Buch: "Codes" von Simon Singh
"Codes" ist ein Buch über Geheimnisse, Neugier, Politik, Intrigen, Geschichte, Mord und Mathematik.
Das klingt erstmal ziemlich verwirrend, ist es aber eigentlich nicht wirklich. Man muss nur erst mal verstanden haben: Es geht um Kryptologie.
Die Kryptologie ist ein Teilgebiet der Mathematik, welches sich mit dem Erfinden (Kryptographie) und anschließendem Umgehen (Kryptanalyse) von Verfahren beschäftigt, mit denen man den Inhalt von Nachrichten vor Uneingeweihten verbergen kann. "Codes" ist also ein Buch über Wissenschaft, schlimmer noch, über Mathematik. Trockene Formeln, Beweise, Herleitungen...? Nein, natürlich nicht.
In diesem Buch geht es um die Entwicklung der Kryptologie und vor allem um ihre Auswirkungen auf die Geschichte bis in die heutige Zeit. Und von diesen Auswirkungen wird man nach den wenigen einleitenden, - zugegebenermaßen etwas langweiligen - Seiten schnell gefangengenommen: Maria Stuart, eine schottische Königin, wurde im 16. Jahrhundert wegen eines Mordkoplotts gegen ihre Cousine, die Königin von England, angeklagt. Der einzige Beweis für ihre Schuld lag in abgefangenem Briefverkehr. Dieser Briefverkehr war zwar verschlüsselt, aber die Verschlüsselung konnte gebrochen werden - das Todesurteil für Maria Stuart.
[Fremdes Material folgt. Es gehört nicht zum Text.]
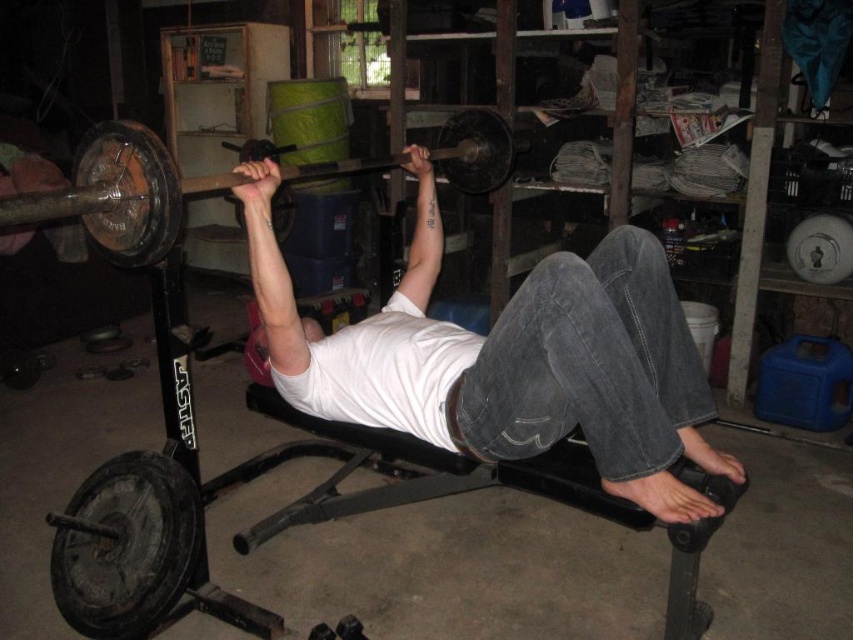 Question: Is white matte shirt at center positioned at the back of rusty metal barbell at center?

Choices:
 (A) no
 (B) yes

Answer: (B)

Question: Which point is farther to the camera?

Choices:
 (A) rusty metal barbell at center
 (B) white matte shirt at center

Answer: (B)

Question: Does white matte shirt at center lie in front of rusty metal barbell at center?

Choices:
 (A) yes
 (B) no

Answer: (B)

Question: Can you confirm if white matte shirt at center is positioned to the left of rusty metal barbell at center?

Choices:
 (A) yes
 (B) no

Answer: (B) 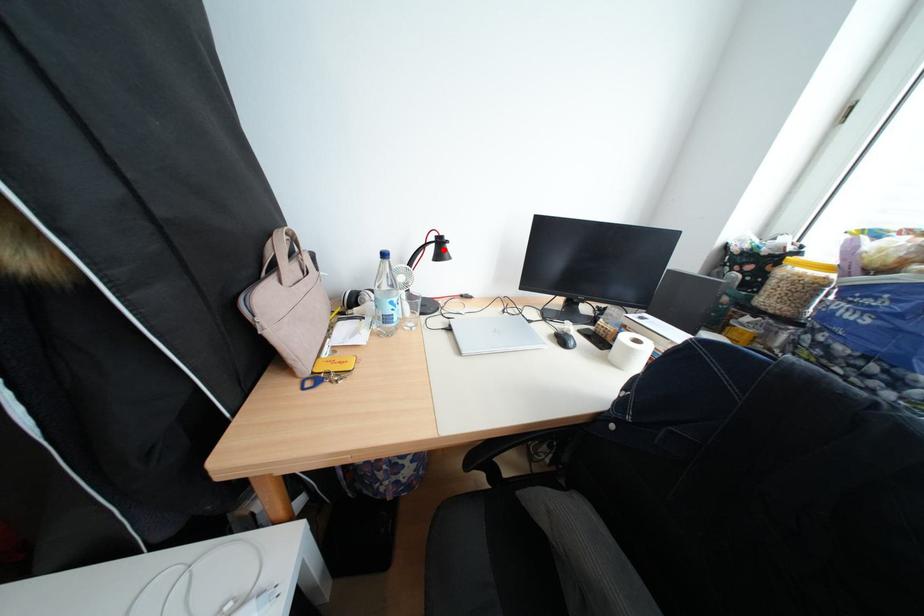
Und ähnlich spannend geht es weiter: Über die Entwicklung wesenlich stärkerer Verschlüsselungsverfahren ("polyalphabetische Chiffren"), die aber ebenfalls nach einiger Zeit geknackt wurden, bis in die Ära der mechanischen Chiffriermaschienen wird man immer wieder gefangengenommen von der unterhaltsamen und packenden Erzählweise Singhs.
Wie wurden die ägyptischen Hieroglyphen entziffert? Welchen Einfluss hatte die Kryptologie auf den 2. Weltkrieg? Auch auf diese und einige weitere Fragen finden sich Antworten.
Weiter geht es dann in unserer Zeit, der Ära der "asymmetrischen Verschlüsselung". Hier wird sehr detailliert und verständlich, aber für meinen Geschmack schon fast einen Tick zu wissenschaftlich, das RSA-Verfahren erklärt. Dies mag zwar für den einen oder anderen Leser interessant sein, passt jedoch nicht ganz in das Konzept eines ab 13 Jahren empfohlenen Jugendbuches. (Ich selbst habe die Grundlage dieses Verfahrens, die Modul-Arithmetik, erst während meines Studiums in der Vorlesung "Algebra II" verstanden.)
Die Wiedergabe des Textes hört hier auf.